Extracted page text data
※ ※ ※

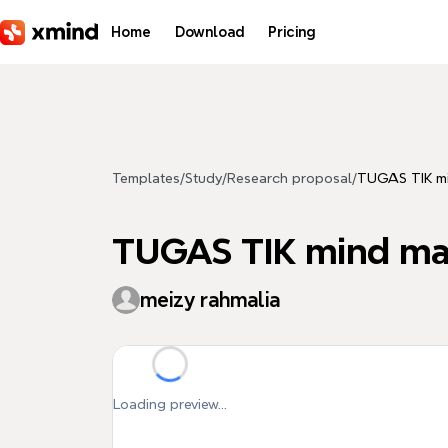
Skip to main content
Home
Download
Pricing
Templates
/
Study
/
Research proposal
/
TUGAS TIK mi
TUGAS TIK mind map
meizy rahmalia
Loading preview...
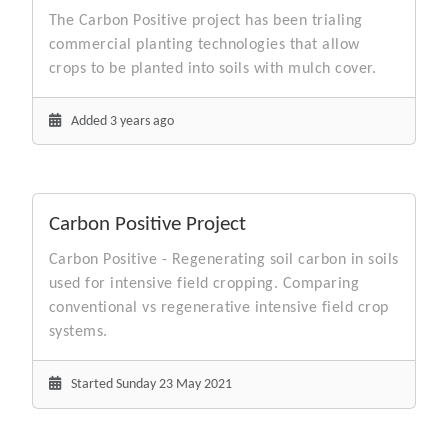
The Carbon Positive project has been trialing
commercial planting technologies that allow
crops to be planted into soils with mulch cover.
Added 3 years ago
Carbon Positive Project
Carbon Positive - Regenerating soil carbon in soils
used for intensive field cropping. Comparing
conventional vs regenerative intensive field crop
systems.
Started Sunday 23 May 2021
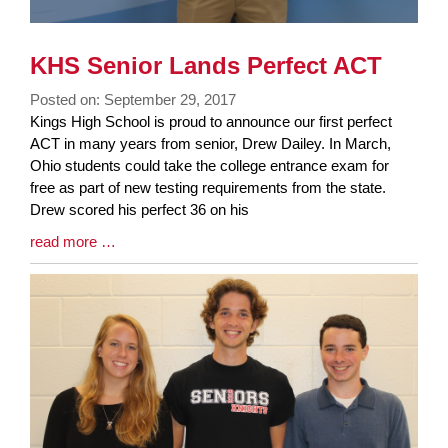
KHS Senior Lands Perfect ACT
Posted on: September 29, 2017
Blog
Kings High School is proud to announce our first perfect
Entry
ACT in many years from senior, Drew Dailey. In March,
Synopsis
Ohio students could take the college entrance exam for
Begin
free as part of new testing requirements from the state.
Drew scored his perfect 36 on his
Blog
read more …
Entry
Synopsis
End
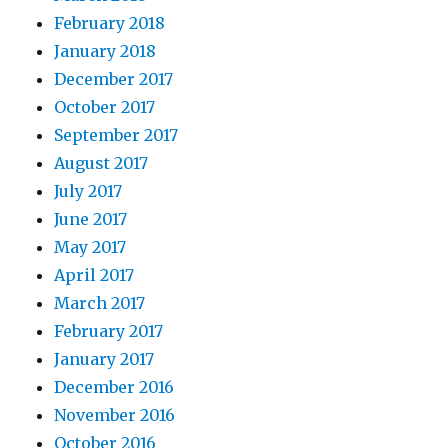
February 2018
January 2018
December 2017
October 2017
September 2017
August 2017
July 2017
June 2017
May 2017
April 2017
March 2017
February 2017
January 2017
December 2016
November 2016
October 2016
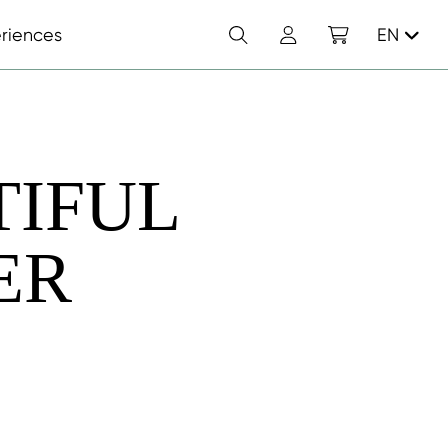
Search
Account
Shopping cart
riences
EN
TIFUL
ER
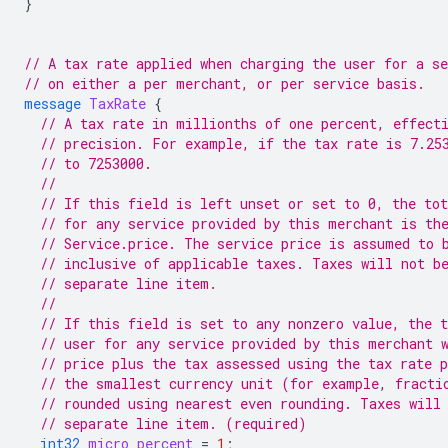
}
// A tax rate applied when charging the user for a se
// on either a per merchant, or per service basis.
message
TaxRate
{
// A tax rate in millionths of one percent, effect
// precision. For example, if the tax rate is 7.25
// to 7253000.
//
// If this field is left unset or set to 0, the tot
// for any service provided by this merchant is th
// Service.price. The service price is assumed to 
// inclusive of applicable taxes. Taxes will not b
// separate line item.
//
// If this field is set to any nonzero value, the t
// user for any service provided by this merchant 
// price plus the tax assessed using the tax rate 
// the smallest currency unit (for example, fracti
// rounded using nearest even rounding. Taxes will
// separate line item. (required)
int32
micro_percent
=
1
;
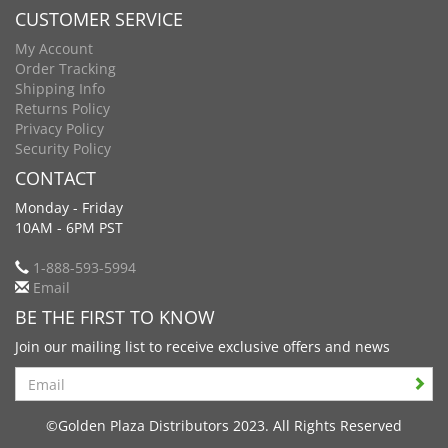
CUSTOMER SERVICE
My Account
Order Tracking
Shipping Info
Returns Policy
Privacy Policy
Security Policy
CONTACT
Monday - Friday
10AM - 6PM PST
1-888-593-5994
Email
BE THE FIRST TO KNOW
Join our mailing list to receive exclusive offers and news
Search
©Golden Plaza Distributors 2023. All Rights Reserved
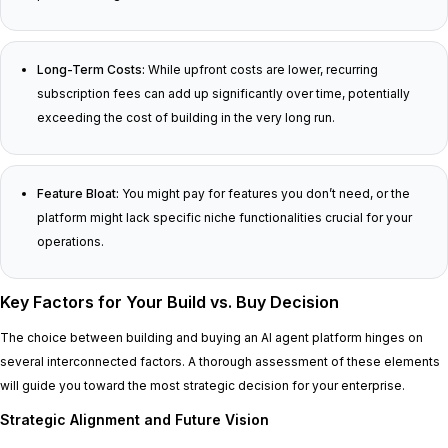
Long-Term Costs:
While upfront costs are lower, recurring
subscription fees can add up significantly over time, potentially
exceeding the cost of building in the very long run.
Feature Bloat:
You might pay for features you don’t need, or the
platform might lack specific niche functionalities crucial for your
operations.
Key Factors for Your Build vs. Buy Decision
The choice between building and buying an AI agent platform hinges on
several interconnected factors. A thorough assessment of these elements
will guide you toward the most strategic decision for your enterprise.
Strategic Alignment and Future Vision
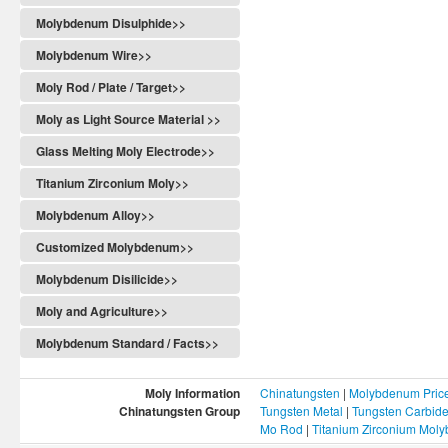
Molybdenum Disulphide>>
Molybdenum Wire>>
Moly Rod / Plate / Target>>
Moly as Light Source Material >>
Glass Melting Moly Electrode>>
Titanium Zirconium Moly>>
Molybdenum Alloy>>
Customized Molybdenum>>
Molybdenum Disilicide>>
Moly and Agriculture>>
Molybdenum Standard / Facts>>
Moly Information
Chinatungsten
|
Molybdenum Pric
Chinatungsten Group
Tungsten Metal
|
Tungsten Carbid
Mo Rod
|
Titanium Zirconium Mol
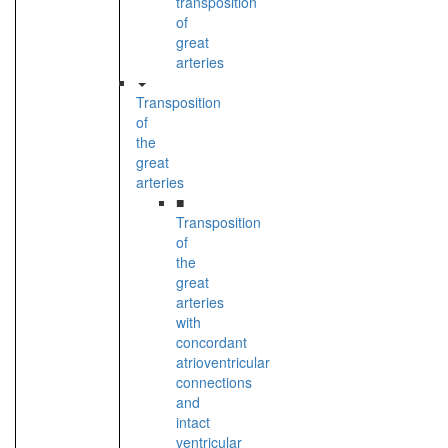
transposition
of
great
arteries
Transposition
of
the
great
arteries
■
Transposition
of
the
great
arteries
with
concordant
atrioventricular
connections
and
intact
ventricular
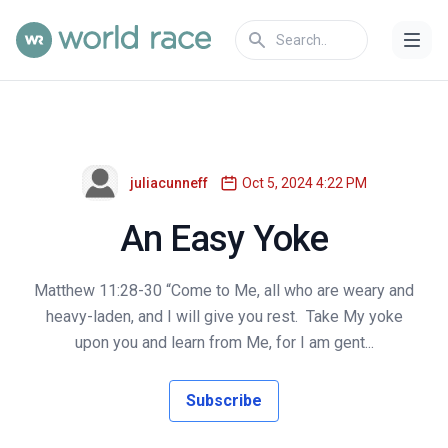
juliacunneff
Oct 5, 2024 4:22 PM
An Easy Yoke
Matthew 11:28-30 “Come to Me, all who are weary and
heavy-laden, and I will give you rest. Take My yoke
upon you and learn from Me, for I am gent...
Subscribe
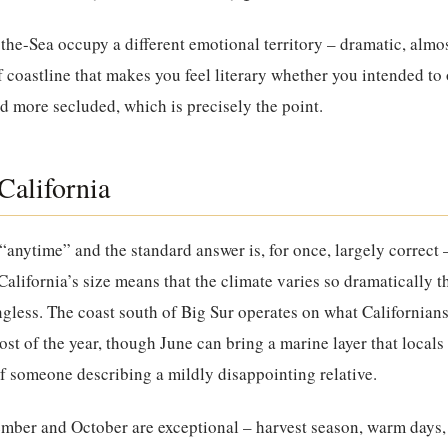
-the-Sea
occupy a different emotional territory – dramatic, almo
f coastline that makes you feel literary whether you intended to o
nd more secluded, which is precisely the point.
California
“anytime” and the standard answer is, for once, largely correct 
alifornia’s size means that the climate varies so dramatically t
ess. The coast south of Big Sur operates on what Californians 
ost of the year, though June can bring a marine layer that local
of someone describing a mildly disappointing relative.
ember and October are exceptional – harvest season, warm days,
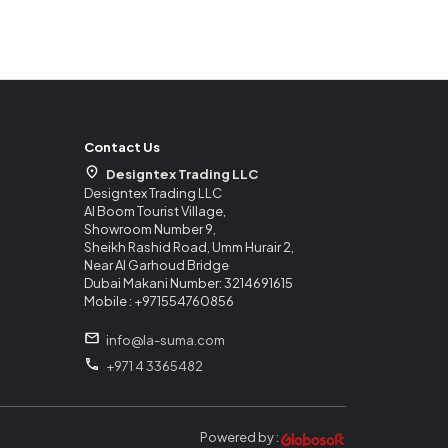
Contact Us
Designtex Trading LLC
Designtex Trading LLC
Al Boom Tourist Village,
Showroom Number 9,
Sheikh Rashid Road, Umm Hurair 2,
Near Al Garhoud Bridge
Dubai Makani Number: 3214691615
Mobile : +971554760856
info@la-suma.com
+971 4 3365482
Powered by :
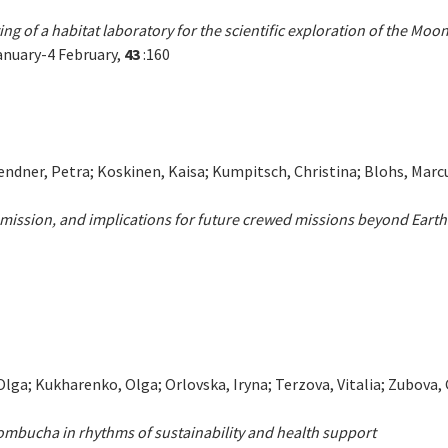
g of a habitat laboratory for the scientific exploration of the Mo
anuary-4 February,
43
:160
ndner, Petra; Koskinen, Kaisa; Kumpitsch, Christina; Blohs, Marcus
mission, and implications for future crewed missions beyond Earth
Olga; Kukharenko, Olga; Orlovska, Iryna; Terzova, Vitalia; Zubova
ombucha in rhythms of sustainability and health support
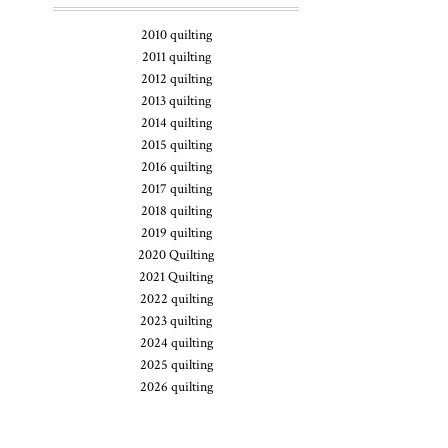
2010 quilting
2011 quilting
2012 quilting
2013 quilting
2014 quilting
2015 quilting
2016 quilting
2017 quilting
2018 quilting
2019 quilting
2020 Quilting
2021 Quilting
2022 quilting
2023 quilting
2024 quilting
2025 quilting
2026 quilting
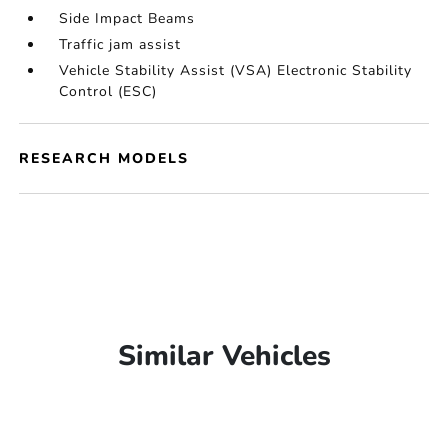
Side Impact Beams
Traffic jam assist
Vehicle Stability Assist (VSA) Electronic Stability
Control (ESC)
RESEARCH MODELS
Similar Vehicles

※ ※ ※

Problem statement :: In your copy of the entries above, leave out the pictures and keep every word exact.

Completed exercise ::
Skip to main content
Home
Download
Pricing
Templates
/
Study
/
Research proposal
/
TUGAS TIK mi
TUGAS TIK mind map
meizy rahmalia
Loading preview...
The Carbon Positive project has been trialing
commercial planting technologies that allow
crops to be planted into soils with mulch cover.
Added 3 years ago
Carbon Positive Project
Carbon Positive - Regenerating soil carbon in soils
used for intensive field cropping. Comparing
conventional vs regenerative intensive field crop
systems.
Started Sunday 23 May 2021
KHS Senior Lands Perfect ACT
Posted on: September 29, 2017
Blog
Kings High School is proud to announce our first perfect
Entry
ACT in many years from senior, Drew Dailey. In March,
Synopsis
Ohio students could take the college entrance exam for
Begin
free as part of new testing requirements from the state.
Drew scored his perfect 36 on his
Blog
read more …
Entry
Synopsis
End
February 2018
January 2018
December 2017
October 2017
September 2017
August 2017
July 2017
June 2017
May 2017
April 2017
March 2017
February 2017
January 2017
December 2016
November 2016
October 2016
Search
Account
Shopping cart
riences
EN
TIFUL
ER
}
// A tax rate applied when charging the user for a se
// on either a per merchant, or per service basis.
message
TaxRate
{
// A tax rate in millionths of one percent, effect
// precision. For example, if the tax rate is 7.25
// to 7253000.
//
// If this field is left unset or set to 0, the tot
// for any service provided by this merchant is th
// Service.price. The service price is assumed to 
// inclusive of applicable taxes. Taxes will not b
// separate line item.
//
// If this field is set to any nonzero value, the t
// user for any service provided by this merchant 
// price plus the tax assessed using the tax rate 
// the smallest currency unit (for example, fracti
// rounded using nearest even rounding. Taxes will
// separate line item. (required)
int32
micro_percent
=
1
;
CUSTOMER SERVICE
My Account
Order Tracking
Shipping Info
Returns Policy
Privacy Policy
Security Policy
CONTACT
Monday - Friday
10AM - 6PM PST
1-888-593-5994
Email
BE THE FIRST TO KNOW
Join our mailing list to receive exclusive offers and news
Search
©Golden Plaza Distributors 2023. All Rights Reserved
Long-Term Costs:
While upfront costs are lower, recurring
subscription fees can add up significantly over time, potentially
exceeding the cost of building in the very long run.
Feature Bloat:
You might pay for features you don’t need, or the
platform might lack specific niche functionalities crucial for your
operations.
Key Factors for Your Build vs. Buy Decision
The choice between building and buying an AI agent platform hinges on
several interconnected factors. A thorough assessment of these elements
will guide you toward the most strategic decision for your enterprise.
Strategic Alignment and Future Vision
Molybdenum Disulphide>>
Molybdenum Wire>>
Moly Rod / Plate / Target>>
Moly as Light Source Material >>
Glass Melting Moly Electrode>>
Titanium Zirconium Moly>>
Molybdenum Alloy>>
Customized Molybdenum>>
Molybdenum Disilicide>>
Moly and Agriculture>>
Molybdenum Standard / Facts>>
Moly Information
Chinatungsten
|
Molybdenum Pric
Chinatungsten Group
Tungsten Metal
|
Tungsten Carbid
Mo Rod
|
Titanium Zirconium Mol
transposition
of
great
arteries
Transposition
of
the
great
arteries
■
Transposition
of
the
great
arteries
with
concordant
atrioventricular
connections
and
intact
ventricular
juliacunneff
Oct 5, 2024 4:22 PM
An Easy Yoke
Matthew 11:28-30 “Come to Me, all who are weary and
heavy-laden, and I will give you rest. Take My yoke
upon you and learn from Me, for I am gent...
Subscribe
-the-Sea
occupy a different emotional territory – dramatic, almo
f coastline that makes you feel literary whether you intended to o
nd more secluded, which is precisely the point.
California
“anytime” and the standard answer is, for once, largely correct 
alifornia’s size means that the climate varies so dramatically t
ess. The coast south of Big Sur operates on what Californians 
ost of the year, though June can bring a marine layer that local
of someone describing a mildly disappointing relative.
ember and October are exceptional – harvest season, warm days,
Contact Us
Designtex Trading LLC
Designtex Trading LLC
Al Boom Tourist Village,
Showroom Number 9,
Sheikh Rashid Road, Umm Hurair 2,
Near Al Garhoud Bridge
Dubai Makani Number: 3214691615
Mobile : +971554760856
info@la-suma.com
+971 4 3365482
Powered by :
g of a habitat laboratory for the scientific exploration of the Mo
anuary-4 February,
43
:160
ndner, Petra; Koskinen, Kaisa; Kumpitsch, Christina; Blohs, Marcus
mission, and implications for future crewed missions beyond Earth
Olga; Kukharenko, Olga; Orlovska, Iryna; Terzova, Vitalia; Zubova
ombucha in rhythms of sustainability and health support
2010 quilting
2011 quilting
2012 quilting
2013 quilting
2014 quilting
2015 quilting
2016 quilting
2017 quilting
2018 quilting
2019 quilting
2020 Quilting
2021 Quilting
2022 quilting
2023 quilting
2024 quilting
2025 quilting
2026 quilting
Side Impact Beams
Traffic jam assist
Vehicle Stability Assist (VSA) Electronic Stability
Control (ESC)
RESEARCH MODELS
Similar Vehicles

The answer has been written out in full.